• _AVAILABLE DATA_
☆ ☆ ☆

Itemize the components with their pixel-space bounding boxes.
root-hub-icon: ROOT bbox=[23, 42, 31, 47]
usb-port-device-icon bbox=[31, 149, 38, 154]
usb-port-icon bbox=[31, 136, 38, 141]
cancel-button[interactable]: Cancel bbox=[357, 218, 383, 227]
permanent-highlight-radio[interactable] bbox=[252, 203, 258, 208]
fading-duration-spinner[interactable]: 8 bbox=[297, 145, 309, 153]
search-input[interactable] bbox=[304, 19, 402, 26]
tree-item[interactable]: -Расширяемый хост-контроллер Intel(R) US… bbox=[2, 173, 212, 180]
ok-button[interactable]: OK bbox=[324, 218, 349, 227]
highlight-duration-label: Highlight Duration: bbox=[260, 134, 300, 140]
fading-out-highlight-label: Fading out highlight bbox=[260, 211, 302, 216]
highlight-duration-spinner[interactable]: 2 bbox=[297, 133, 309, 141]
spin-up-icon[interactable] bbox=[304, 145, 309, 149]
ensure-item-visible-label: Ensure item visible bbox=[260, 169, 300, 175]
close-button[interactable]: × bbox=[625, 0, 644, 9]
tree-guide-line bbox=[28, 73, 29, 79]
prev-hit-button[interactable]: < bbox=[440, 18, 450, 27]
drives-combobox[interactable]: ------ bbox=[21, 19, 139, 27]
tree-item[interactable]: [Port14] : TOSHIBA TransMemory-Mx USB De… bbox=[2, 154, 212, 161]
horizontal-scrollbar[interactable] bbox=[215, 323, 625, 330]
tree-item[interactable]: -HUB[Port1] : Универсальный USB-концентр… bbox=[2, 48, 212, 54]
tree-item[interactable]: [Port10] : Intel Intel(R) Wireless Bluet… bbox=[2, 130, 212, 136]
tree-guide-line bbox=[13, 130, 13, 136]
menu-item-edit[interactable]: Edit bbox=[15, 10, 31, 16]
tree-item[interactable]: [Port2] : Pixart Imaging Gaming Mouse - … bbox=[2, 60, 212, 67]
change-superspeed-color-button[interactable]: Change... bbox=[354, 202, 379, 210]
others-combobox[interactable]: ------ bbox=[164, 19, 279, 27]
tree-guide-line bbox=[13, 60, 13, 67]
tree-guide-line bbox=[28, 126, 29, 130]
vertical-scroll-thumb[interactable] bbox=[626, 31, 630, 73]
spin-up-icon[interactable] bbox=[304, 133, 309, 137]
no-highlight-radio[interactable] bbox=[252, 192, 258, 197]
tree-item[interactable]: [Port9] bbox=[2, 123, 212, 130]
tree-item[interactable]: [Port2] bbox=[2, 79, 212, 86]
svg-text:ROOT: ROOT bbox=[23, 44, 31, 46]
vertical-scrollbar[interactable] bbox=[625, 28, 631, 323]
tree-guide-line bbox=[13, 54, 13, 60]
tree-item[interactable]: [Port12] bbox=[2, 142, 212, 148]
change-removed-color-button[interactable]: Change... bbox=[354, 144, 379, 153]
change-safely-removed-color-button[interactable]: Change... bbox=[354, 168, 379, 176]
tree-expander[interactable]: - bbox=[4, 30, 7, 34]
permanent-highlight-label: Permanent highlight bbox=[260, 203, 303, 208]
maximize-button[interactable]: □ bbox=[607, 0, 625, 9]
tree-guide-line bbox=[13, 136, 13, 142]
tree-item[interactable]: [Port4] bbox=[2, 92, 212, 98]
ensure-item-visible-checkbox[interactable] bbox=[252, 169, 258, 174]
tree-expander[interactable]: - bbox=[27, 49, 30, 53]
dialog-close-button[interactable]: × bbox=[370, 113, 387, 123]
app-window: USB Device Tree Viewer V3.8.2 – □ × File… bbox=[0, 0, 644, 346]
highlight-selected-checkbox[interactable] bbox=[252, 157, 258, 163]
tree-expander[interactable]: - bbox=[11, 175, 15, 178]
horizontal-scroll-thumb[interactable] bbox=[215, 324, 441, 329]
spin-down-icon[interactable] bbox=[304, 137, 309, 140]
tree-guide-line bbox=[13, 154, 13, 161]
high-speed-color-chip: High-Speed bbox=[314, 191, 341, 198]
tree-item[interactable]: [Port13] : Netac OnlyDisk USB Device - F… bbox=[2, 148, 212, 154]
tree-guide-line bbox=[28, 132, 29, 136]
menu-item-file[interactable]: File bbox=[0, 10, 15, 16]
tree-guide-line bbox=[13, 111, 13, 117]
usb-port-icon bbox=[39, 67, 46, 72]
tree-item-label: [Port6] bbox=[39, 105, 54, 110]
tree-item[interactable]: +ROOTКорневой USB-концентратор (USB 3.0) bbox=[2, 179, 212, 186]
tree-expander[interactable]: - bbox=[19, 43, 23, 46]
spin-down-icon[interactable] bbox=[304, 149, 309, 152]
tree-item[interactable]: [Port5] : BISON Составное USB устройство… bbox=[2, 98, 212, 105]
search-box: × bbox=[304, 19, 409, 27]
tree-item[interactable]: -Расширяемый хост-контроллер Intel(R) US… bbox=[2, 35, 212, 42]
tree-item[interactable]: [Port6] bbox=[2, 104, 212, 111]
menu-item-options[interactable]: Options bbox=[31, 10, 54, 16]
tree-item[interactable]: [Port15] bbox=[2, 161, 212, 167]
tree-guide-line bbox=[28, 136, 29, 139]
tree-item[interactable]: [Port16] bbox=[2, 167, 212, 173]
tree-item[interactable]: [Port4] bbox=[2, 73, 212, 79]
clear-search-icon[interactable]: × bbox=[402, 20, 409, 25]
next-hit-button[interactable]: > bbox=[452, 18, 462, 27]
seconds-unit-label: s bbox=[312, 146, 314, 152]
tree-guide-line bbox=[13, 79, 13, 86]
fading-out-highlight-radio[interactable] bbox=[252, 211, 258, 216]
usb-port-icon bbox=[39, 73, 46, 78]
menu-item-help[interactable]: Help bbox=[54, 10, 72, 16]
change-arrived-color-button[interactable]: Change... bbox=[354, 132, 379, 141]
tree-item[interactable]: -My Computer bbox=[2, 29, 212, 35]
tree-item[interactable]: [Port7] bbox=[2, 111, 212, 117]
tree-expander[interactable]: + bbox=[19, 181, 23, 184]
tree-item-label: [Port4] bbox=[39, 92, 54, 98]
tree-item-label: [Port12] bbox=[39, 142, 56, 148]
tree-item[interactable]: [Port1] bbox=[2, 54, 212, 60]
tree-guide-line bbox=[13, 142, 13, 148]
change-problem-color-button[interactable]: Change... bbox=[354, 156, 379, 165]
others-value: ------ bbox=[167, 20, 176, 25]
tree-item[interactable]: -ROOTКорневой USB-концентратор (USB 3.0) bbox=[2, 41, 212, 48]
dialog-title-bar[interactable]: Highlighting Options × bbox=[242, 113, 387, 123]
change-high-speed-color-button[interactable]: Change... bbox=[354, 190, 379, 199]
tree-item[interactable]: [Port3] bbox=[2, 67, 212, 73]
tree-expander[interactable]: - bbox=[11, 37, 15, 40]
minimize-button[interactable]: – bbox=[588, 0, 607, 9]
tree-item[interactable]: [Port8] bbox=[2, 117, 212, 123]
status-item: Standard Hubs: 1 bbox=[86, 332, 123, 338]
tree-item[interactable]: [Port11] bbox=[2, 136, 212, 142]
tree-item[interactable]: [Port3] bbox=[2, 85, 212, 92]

☆ ☆ ☆

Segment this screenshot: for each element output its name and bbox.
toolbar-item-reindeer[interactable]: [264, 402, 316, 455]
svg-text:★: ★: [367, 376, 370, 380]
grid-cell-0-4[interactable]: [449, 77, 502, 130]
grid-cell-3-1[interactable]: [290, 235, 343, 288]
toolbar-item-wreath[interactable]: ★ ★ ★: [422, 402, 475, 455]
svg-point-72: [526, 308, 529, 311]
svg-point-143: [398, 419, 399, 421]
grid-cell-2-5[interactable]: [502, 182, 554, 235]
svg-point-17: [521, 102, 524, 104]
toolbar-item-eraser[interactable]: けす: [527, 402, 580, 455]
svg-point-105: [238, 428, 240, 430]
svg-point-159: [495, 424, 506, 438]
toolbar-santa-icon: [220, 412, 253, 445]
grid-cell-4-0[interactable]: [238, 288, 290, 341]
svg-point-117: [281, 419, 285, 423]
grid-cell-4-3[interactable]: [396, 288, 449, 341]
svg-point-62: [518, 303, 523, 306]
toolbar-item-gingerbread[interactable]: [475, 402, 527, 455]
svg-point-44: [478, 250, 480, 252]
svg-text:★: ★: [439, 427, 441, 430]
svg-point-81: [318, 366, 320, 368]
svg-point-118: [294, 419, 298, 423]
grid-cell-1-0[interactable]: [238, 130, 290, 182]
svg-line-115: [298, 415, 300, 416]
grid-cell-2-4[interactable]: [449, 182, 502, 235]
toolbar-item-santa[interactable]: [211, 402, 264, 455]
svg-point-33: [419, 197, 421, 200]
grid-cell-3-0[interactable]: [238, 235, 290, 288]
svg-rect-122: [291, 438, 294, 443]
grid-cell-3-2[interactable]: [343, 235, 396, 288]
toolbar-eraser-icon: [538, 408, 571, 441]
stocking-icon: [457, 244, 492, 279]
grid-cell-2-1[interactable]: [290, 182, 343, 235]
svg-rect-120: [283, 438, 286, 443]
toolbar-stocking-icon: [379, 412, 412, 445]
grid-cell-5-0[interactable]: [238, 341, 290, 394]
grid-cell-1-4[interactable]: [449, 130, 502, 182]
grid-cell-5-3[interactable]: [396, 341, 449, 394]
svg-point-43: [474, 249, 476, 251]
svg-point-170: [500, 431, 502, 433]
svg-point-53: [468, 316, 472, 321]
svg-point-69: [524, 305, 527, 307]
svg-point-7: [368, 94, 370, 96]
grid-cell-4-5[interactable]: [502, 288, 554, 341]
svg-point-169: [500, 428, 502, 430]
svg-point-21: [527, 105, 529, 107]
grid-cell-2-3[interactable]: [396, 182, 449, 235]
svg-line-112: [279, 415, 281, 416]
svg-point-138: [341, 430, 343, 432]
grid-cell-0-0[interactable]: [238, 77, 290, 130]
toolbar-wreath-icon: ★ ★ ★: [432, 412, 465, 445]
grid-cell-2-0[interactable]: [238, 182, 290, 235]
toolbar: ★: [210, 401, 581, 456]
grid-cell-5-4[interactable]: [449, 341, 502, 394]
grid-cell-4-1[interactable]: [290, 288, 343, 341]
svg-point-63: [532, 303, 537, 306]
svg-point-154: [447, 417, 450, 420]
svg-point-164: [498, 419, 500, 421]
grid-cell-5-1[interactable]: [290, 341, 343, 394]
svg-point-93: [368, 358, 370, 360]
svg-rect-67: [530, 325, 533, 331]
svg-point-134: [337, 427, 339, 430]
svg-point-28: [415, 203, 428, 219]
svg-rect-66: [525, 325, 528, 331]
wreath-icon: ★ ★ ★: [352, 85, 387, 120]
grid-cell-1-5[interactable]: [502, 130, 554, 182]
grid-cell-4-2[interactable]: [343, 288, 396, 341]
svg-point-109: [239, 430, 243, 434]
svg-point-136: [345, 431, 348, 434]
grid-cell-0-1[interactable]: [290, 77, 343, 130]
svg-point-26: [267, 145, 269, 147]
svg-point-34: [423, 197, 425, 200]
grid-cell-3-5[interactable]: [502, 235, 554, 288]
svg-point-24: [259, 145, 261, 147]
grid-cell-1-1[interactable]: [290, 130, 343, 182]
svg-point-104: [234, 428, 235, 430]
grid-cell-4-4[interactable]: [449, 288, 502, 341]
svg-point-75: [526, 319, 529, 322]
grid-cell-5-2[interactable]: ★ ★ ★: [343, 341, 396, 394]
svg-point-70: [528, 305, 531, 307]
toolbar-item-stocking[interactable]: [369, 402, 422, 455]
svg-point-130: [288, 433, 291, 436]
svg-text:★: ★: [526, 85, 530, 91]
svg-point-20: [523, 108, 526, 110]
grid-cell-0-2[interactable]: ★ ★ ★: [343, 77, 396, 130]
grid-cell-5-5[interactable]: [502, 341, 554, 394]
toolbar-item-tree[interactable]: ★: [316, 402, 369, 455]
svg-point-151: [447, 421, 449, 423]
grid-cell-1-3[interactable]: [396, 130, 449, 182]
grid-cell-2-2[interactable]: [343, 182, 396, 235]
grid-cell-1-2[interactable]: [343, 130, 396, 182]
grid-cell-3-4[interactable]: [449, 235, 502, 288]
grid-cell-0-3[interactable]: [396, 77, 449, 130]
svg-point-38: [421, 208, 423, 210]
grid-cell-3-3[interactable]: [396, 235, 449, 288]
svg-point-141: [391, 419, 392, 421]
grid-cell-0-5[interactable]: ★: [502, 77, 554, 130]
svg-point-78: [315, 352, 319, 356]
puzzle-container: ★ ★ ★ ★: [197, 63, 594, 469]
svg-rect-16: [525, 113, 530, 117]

☆ ☆ ☆

• _PROMPT_
The number of lines in the data that hold "close" is all that should be given.

• _WRITTEN REPLY_
2